Secondly, Tennyson's habit of mind was introspective, with the result, as we have seen, that the matrices of interest in his poetry are comparatively few and easy to identify. Browning, on the other hand, combined with greater intellectual self-confidence a multiple curiosity about man's external relationships. Tennyson could never have written as Browning did in the Epilogue to "Pacchiarotto, with Other Poems": "Man's thoughts and loves and hates!/ Earth is my vineyard." Finally, where Tennyson was diffident about private convictions and careful to express them in as uncontroversial a way as possible, Browning, out of enthusiasm for his own highly individualistic beliefs, was unwilling to make concessions to the aptitudes and predilections of his readers. [71/72]
Browning's most characteristic ideas are traceable to certain psychological assumptions adumbrated in the three substantial poems with which he inaugurated his career. These are: "Pauline" (1833), "Paracelsus" (1835), and "Sordello" (1840; although not published until three years after "Strafford," "Sordello" was begun on the completion of Pauline in 1833.) These works are in a sense variations on a single theme: the evolution of the creative impulse in artists beset by uncertainty as to the genuineness of their inspiration and the best uses that can be made of their talents. In "Pauline" these problems are formulated in terms of a conflict between reason and instinct. The poem introduces a youthful poet restive under the yoke of received opinion:
How should this earth's life prove my only sphere?
Can I so narrow sense but that in life
Soul still exceeds it?
In their elements
My love outsoars my reason...
To the voice of common sense, recommending subordination of this idealizing tendency to the way of the world, the speaker protests:
There's some vile juggle with my reason here;
I feel I but explain to my own loss
These impulses: they live no less the same.
Liberty! What though I despair? my blood
Rose never at a slave's name proud as now.
0 sympathies, obscured by sophistries!-
Why else have I sought refuge in myself,
But from the woes I saw and could not stay?
As a romantic assertion of the reality of the human emotions, in opposition to the delusory processes of ratiocination, "Pauline" establishes a point of view which dominates all Browning's subsequent thinking. It should be noted, furthermore, that the poet founds his faith in man's instinctual nature on private insights unsusceptible of demonstration by rational means. So, for example, he maintains that the appeal [72/73]of Christianity derives from the baffling challenge which Christ offers to philosophic inquiry:
Is it not in my nature to adore,
And e'en for all my reason do I not
Feel him, and thank him, and pray to bim-now?
Can I forego the trust that he loves me?
Do I not feel a love which only ONE . . .
0 thou pale form, so dimly seen, deep-eye!
I have denied thee calmly-do I not
Pant when I read of thy consummate power,
And burn to see thy calm pure truths out-flash
The brightest gleams of earth's philosophy?

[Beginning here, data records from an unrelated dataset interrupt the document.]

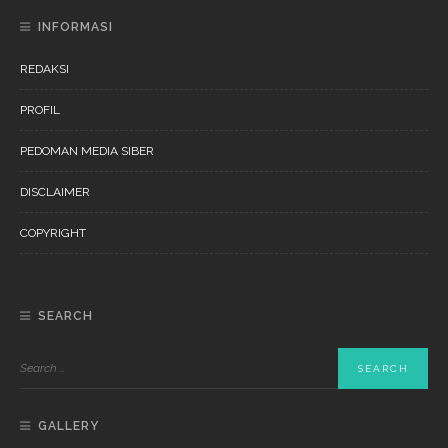
INFORMASI
REDAKSI
PROFIL
PEDOMAN MEDIA SIBER
DISCLAIMER
COPYRIGHT
SEARCH
GALLERY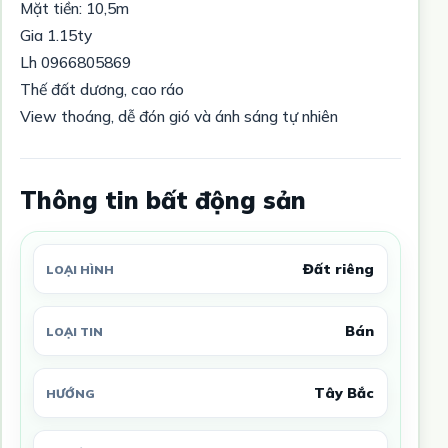
Mặt tiền: 10,5m
Gia 1.15ty
Lh 0966805869
Thế đất dương, cao ráo
View thoáng, dễ đón gió và ánh sáng tự nhiên
Thông tin bất động sản
Đất riêng
LOẠI HÌNH
Bán
LOẠI TIN
Tây Bắc
HƯỚNG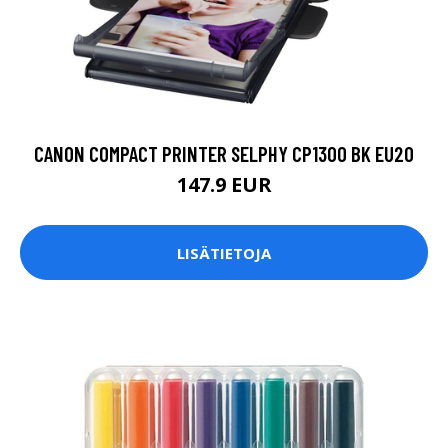
CANON COMPACT PRINTER SELPHY CP1300 BK EU20
147.9 EUR
LISÄTIETOJA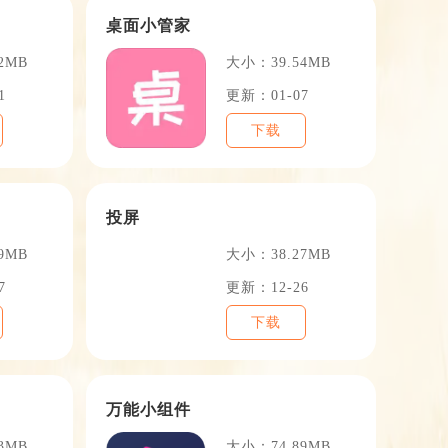
桌面小管家
2MB
大小：39.54MB
1
更新：01-07
下载
投屏
9MB
大小：38.27MB
7
更新：12-26
下载
万能小组件
3MB
大小：74.89MB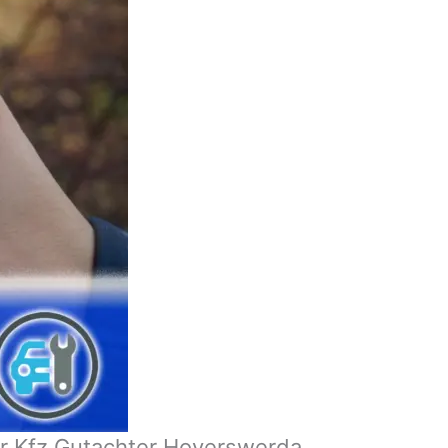
er Kfz Gutachter Hoyerswerda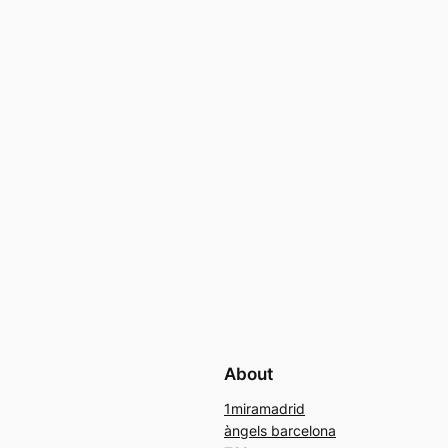
About
1miramadrid
àngels barcelona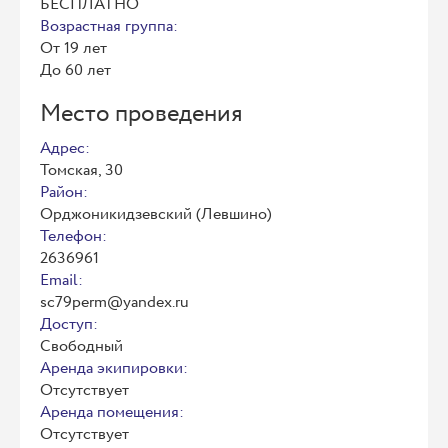
БЕСПЛАТНО
Возрастная группа:
От 19 лет
До 60 лет
Место проведения
Адрес:
Томская, 30
Район:
Орджоникидзевский (Левшино)
Телефон:
2636961
Email:
sc79perm@yandex.ru
Доступ:
Свободный
Аренда экипировки:
Отсутствует
Аренда помещения:
Отсутствует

"Pauline" contains two additional passages in which the poet calls on his experience of the arts to prove the validity of intuitional experience. The first of these is the well-known evocation of a painting of Andromeda. The second, deriving from music, is still more explicit. The speaker addresses his imagined mistress as follows:
Be still to me
A help to music's mystery which mind fails
To fathom, its solution, no mere clue!
0 reason's pedantry, life's rule prescribed!
The poet's decision, taken immediately hereafter, to shake off self-consciousness is dictated not so much by social awareness as by an intimation of nobler heights of imaginative being than he has yet attained:
I'll look within no more,
I have too trusted my own lawless wants,
Too trusted my vain self, vague intuition-
Draining soul's wine alone in the still night. . .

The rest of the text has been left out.